Aim of the exercise ▸
Set out each line from the following listing that includes the word "assurance".

Material supplied ▸
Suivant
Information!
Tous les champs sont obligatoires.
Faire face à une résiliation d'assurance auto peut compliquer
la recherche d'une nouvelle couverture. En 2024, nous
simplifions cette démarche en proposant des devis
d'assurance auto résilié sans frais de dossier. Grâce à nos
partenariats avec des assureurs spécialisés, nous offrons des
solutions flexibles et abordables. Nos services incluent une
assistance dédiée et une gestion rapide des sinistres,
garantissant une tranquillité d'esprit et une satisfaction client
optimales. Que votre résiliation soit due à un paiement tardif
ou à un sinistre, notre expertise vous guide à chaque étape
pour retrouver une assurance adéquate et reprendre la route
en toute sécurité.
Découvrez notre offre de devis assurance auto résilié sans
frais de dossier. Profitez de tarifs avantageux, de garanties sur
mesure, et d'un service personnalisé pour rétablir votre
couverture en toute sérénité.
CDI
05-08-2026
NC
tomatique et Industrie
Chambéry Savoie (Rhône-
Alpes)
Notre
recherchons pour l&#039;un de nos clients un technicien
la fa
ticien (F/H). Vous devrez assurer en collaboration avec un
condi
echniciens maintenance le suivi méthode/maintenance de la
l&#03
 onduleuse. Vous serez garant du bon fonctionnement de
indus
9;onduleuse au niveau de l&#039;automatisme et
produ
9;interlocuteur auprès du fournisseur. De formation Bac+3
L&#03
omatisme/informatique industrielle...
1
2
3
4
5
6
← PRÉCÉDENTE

---

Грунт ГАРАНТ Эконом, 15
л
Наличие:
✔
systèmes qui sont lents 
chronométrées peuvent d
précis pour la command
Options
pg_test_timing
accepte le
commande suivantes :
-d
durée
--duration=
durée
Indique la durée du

---

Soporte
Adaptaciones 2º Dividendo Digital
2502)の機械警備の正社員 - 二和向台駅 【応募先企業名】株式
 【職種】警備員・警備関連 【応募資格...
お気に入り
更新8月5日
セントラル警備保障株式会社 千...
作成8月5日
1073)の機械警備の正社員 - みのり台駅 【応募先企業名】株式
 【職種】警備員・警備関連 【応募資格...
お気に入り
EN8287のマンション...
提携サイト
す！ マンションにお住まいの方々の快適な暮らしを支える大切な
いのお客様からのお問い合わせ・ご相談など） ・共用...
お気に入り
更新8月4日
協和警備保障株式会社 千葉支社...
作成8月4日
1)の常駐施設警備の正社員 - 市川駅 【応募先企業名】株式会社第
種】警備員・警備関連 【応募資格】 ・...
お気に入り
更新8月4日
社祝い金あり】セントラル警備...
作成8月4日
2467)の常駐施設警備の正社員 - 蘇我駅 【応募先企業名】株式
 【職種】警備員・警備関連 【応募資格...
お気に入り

Output for this exercise ▸
Faire face à une résiliation d'assurance auto peut compliquer
d'assurance auto résilié sans frais de dossier. Grâce à nos
pour retrouver une assurance adéquate et reprendre la route
Découvrez notre offre de devis assurance auto résilié sans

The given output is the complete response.